В ушах звенел чей-то безумный смех ... он был счастлив, счастлив как никогда... он в буйном экстазе торжествовал победу... случилось нечто прекрасное, восхитительное, чудесное...
- Поттер! ПОТТЕР!! Мать твою, за что мне это... - удар по щеке выдернул Гарри из состояния счастья мгновенной вспышкой посторонней боли.
Смех всё звучал, и Гарри понял, что смеётся он сам. Едва он осознал это, смех прекратился, и Гарри закашлялся, опираясь одной рукой о холодный пол. Голова раскалывалась на части; не успел Гарри сквозь пелену боли подивиться тому, что там ещё есть, чему раскалываться, как его вырвало. Легче не стало - только ко всему прибавился отвратительный кислый привкус во рту.
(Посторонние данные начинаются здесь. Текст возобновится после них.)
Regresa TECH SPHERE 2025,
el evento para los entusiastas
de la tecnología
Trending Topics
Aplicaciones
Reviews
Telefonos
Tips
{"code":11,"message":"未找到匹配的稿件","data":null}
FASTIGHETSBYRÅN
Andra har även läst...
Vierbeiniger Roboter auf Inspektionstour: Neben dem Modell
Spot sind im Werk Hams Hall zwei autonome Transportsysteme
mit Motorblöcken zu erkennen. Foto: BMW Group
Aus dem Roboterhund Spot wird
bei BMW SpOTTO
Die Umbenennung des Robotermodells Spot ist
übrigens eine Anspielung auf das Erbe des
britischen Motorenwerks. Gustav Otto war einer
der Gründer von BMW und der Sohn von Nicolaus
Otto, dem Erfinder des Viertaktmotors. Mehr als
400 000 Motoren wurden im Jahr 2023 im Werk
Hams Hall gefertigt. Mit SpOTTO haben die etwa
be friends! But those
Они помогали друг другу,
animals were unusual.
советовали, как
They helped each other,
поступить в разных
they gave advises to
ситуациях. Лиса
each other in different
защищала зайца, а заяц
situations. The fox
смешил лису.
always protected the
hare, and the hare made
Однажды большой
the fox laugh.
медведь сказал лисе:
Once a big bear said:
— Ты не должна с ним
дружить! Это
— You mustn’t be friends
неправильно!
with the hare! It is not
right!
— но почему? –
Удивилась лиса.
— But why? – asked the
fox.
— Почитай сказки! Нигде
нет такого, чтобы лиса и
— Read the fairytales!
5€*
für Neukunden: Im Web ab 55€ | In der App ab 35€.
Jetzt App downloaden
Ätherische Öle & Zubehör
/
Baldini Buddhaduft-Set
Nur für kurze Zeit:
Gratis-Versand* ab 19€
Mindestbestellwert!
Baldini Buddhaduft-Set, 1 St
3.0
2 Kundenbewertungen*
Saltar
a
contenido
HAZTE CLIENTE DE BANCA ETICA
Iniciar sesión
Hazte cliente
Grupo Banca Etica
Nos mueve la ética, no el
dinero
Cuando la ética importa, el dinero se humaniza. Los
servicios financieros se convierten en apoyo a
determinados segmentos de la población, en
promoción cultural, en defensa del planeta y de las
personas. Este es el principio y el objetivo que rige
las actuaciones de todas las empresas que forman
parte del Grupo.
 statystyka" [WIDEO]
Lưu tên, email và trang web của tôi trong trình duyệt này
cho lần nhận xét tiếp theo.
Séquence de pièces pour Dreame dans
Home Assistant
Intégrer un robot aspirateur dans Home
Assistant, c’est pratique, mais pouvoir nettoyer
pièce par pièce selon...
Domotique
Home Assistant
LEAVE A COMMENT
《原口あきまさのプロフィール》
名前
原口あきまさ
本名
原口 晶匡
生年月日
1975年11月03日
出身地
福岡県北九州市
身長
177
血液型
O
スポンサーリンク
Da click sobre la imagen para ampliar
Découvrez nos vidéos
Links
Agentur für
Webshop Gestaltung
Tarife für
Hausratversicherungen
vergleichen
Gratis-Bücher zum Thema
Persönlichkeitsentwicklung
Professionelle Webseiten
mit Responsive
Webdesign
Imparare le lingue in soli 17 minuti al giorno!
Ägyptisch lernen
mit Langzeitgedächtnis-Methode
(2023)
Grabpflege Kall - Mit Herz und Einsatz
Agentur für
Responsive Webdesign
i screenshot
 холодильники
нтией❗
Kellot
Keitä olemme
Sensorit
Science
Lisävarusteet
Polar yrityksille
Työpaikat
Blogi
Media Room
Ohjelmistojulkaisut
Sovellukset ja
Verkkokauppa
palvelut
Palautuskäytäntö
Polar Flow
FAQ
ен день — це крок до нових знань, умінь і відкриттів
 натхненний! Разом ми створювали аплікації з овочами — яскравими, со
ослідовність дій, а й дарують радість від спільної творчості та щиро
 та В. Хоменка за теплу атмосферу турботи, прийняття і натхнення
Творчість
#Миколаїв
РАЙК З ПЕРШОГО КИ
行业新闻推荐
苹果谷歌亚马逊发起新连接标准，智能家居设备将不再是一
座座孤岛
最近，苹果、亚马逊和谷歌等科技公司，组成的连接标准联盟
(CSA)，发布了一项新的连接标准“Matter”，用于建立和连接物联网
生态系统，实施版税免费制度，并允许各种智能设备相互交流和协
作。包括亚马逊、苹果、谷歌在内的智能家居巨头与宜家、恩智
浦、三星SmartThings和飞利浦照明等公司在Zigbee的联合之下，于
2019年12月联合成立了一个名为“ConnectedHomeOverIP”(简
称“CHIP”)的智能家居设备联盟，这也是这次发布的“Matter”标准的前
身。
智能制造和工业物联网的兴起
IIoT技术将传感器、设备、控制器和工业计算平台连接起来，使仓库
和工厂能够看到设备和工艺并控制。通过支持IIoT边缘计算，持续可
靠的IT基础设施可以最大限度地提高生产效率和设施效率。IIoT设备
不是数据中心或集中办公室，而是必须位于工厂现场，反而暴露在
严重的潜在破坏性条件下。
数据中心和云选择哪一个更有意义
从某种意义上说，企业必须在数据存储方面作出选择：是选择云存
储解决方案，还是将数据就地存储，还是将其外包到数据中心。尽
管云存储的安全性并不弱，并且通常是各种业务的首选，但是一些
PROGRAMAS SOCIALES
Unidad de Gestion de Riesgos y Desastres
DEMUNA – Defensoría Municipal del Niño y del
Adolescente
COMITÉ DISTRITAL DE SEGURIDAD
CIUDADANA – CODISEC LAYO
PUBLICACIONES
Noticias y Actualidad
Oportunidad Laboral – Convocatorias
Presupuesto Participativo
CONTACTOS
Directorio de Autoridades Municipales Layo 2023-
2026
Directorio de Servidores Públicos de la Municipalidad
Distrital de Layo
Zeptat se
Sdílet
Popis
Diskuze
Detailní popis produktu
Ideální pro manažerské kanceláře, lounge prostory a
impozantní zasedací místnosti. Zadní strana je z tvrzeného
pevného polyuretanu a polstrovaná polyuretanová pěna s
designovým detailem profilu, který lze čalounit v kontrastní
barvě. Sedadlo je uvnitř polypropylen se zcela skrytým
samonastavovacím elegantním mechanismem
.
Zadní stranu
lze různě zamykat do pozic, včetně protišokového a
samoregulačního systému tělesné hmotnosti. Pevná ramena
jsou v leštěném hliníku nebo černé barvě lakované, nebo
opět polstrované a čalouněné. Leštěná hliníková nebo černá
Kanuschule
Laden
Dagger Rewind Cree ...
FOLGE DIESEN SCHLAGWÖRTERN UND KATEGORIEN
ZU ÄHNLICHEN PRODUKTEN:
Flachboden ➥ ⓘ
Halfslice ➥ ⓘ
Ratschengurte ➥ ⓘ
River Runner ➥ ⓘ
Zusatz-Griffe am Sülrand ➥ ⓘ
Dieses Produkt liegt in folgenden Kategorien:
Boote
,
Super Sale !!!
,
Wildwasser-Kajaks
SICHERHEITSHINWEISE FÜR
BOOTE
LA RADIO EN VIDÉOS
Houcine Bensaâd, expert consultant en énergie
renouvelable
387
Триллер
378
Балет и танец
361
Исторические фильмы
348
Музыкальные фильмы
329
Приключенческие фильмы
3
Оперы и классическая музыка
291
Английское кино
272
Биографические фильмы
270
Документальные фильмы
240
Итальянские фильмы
- Tergeo… - вздохнул рядом голос, который Гарри теперь опознал как принадлежащий Блейзу Забини. - Скажи мне, Поттер, почему я уже второй раз нахожу тебя в тёмном закоулке и в кошмарном состоянии?
- Судьба твоя такая, - хрипло предположил Гарри и снова закашлялся. От вкуса рвоты снова тошнило, но Гарри чувствовал, что уже просто нечем.
- Ну ты и нагл, Поттер, - бесстрастно констатировал Забини. - Ну что ж... ты больше не смеёшься, как готовый пациент Сейнт-Мунго, моя миссия выполнена. Не смею отвлекать.
Забини упруго встал; Гарри совершил над собой значительное усилие и уцепился за запястье своего одноклассника. Рука у Гарри ходила ходуном, но цеплялся он надёжно.
- У тебя ко мне ещё какое-то дело? - холодно осведомился Забини.
- Прости меня... - пробормотал Гарри. - Прости... пожалуйста.
- П-простить? - голос Забини дрогнул, дал слабину. - За что же, по-твоему?
Гарри прикрыл глаза - всё равно слезились так, что почти ничего не было видно - и перечислил:
- За то, что убил твоего брата. За... первое сентября. За то, что... за то, что ты не можешь оставить меня умирать от боли в тёмном закоулке. Прости. Прости меня, Блейз.
Изнасилование Гарри упоминать не стал. В конце концов, это было нечто равнозначное тому, что Забини сам с ним сделал.
И вообще отдельная тема.
Мантия зашуршала, до Гарри донёсся тонкий запах одеколона - Забини то ли встал рядом на колени, то ли присел на корточки.
- Звучит так, будто ты лежишь на смертном одре, Поттер, и изрекаешь последнюю волю, - в голосе Забини не было ни капли того холода, который несколько секунд назад делал воздух подземелий куда более морозным, чем на самом деле.